There are many descriptions that could be applied to the Greens, but none seems more accurate than Jack Mundey’s own description of “ecological Marxism”. This description sums up the two core beliefs of the Greens. First, the environment or the ecology is to be placed before all else. This is spelt out in the first principle in the Greens Global Charter: “We acknowledge that human beings are part of the natural world and we respect the specific values of all forms of life, including non-human species.”...According to the Greens ideology, human dignity is neither inherent, nor absolute, but relevant. Humans are only one species amongst others...Elsewhere, they equate humans with animals: “The revolutionary element in Green ethics is its challenge to us to see ourselves in universal terms... I must take into account the interests of others, on the same footing as my own. This is true, whether these others are Victorians or Queenslanders, Australians or Rwandans, or even the non-human animals whose habitat is destroyed when a forest is destroyed.”

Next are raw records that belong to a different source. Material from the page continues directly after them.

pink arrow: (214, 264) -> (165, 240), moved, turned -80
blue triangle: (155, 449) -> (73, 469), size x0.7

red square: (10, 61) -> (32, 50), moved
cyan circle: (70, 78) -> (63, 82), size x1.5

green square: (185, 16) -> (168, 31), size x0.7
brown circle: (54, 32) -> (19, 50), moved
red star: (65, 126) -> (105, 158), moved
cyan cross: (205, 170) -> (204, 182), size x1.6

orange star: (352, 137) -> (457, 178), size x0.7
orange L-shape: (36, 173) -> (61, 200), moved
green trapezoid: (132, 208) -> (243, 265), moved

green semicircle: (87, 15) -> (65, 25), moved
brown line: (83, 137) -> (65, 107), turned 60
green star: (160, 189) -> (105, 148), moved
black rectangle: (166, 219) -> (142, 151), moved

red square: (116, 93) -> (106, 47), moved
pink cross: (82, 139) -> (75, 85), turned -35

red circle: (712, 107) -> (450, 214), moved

What is revolutionary about this statement is not that the interests of another should be considered in an ethical judgment. Judeo-Christian belief extols consideration of others, as does Kant’s Golden Rule. Burke wrote of society being a compact across generations. What is revolutionary is the equation of humans and animals.

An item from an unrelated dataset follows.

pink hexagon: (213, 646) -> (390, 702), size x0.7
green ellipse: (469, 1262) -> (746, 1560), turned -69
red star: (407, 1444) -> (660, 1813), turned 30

Of course, we should respect the natural world—but not co-equally with humans. That gets you to Ecuador’s constitutional “rights of nature,” and beyond that, Deep Ecology:
The Greens also “Call for the Universal Declaration of Human Rights to be amended to include rights to a healthy natural environment and intergenerational rights to natural and cultural resources”. [xxvi] In turn, the Greens would be able to rely on international courts and fora to press their agenda.

It also has tyrannical tendencies:
The Greens are Marxist in their philosophy, and display the same totalitarian tendencies of all previous forms of Marxism when applied as a political movement.  By totalitarian, I mean the subordination of the individual and the impulse to rid society of all elements that, in the eyes of the adherent, mar its perfection.

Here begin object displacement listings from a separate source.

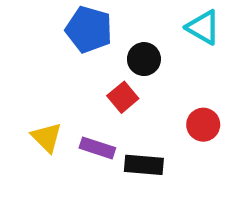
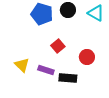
black circle: (144, 59) -> (68, 10), moved
red circle: (203, 125) -> (87, 57), moved

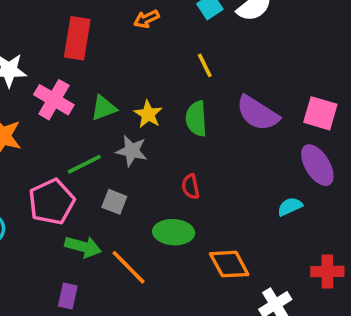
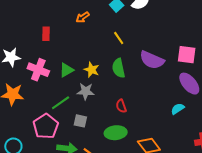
red rectangle: (77, 38) -> (46, 34), size x0.6

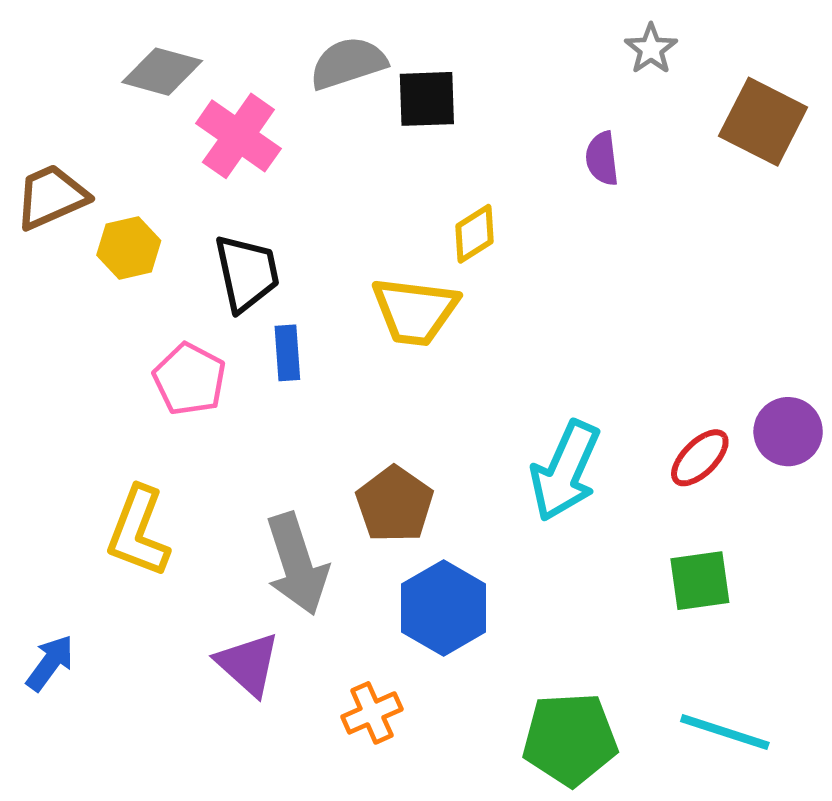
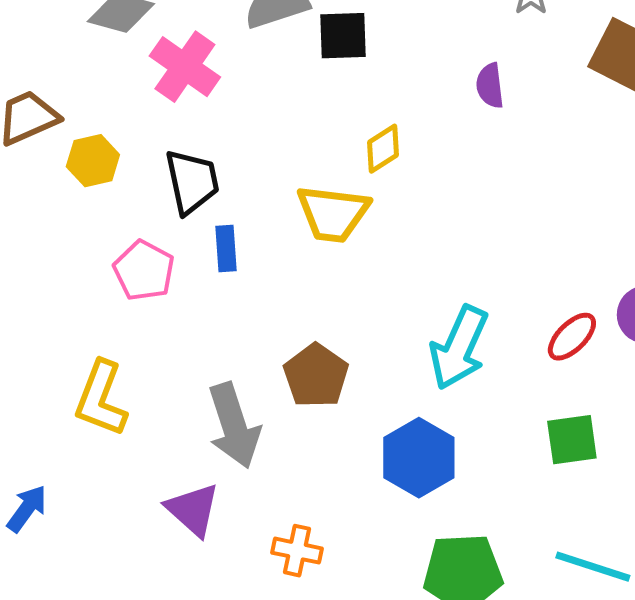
blue hexagon: (444, 608) -> (419, 458), moved
orange cross: (372, 713) -> (297, 551), turned 36

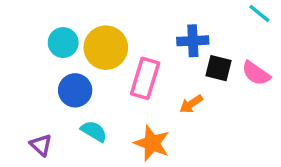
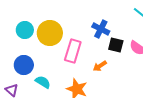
blue cross: (193, 41) -> (101, 29), turned 30
blue circle: (75, 90) -> (24, 65), moved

Environmentalism as religion:
For the Greens, a pristine global environment represents earthy perfection. It underpins their “ecological wisdom” and is at the core of the new ethic. It is to be protected and promoted at all costs. Hence, all old growth forests are to be locked up; logging is to be prohibited; wealth is to be scorned; economic growth is opposed; exclusive ownership of property is questioned; there should be a moratorium of fossil fuels exploration; dam construction should be discouraged; genetic engineering and agricultural monoculture is rejected; world trade should be reduced;  and a barter economy encouraged.

Green is not conservationism or environmentalism that focuses on maintaining wilderness areas, protecting species, and reducing pollution.  Rather, it is a radical belief system that conflicts with the human exceptionalism of Western Civilization responsible for bringing so much liberty and prosperity into human society. It would be very destructive to human  thriving—and freedom—if the Greens ever gained control.